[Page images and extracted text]

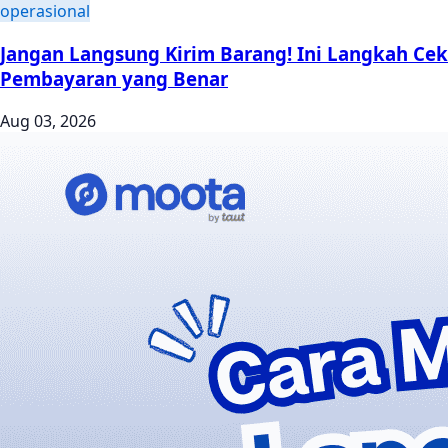
operasional
Jangan Langsung Kirim Barang! Ini Langkah Cek
Pembayaran yang Benar
Aug 03, 2026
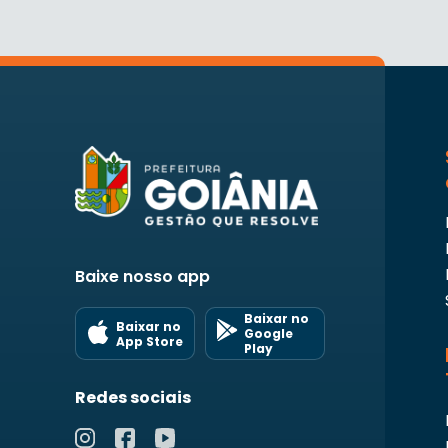
Baixe nosso app
Baixar no
Baixar no
Google
App Store
Play
Redes sociais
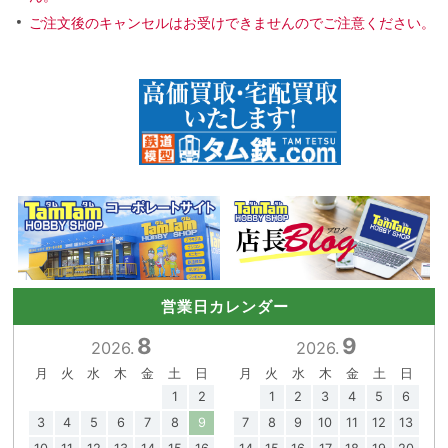
ご注文後のキャンセルはお受けできませんのでご注意ください。
営業日カレンダー
8
9
2026.
2026.
月
火
水
木
金
土
日
月
火
水
木
金
土
日
1
2
1
2
3
4
5
6
3
4
5
6
7
8
9
7
8
9
10
11
12
13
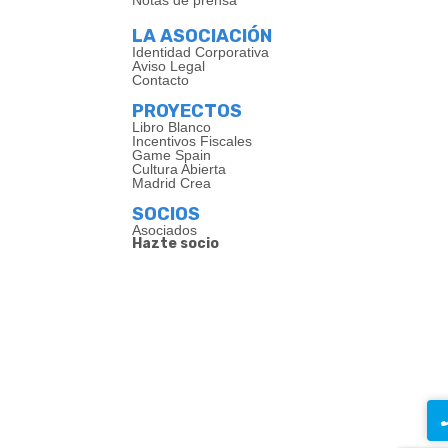
Notas de prensa
LA ASOCIACIÓN
Identidad Corporativa
Aviso Legal
Contacto
PROYECTOS
Libro Blanco
Incentivos Fiscales
Game Spain
Cultura Abierta
Madrid Crea
SOCIOS
Asociados
Hazte socio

> **TASK REQUIREMENTS**: Keep the pictures out of the copy and write out the data exactly as it stands.

> **TASK OUTPUT**:
operasional
Jangan Langsung Kirim Barang! Ini Langkah Cek
Pembayaran yang Benar
Aug 03, 2026
Baixe nosso app
Baixar no
Baixar no
Google
App Store
Play
Redes sociais
ご注文後のキャンセルはお受けできませんのでご注意ください。
営業日カレンダー
8
9
2026.
2026.
月
火
水
木
金
土
日
月
火
水
木
金
土
日
1
2
1
2
3
4
5
6
3
4
5
6
7
8
9
7
8
9
10
11
12
13
Notas de prensa
LA ASOCIACIÓN
Identidad Corporativa
Aviso Legal
Contacto
PROYECTOS
Libro Blanco
Incentivos Fiscales
Game Spain
Cultura Abierta
Madrid Crea
SOCIOS
Asociados
Hazte socio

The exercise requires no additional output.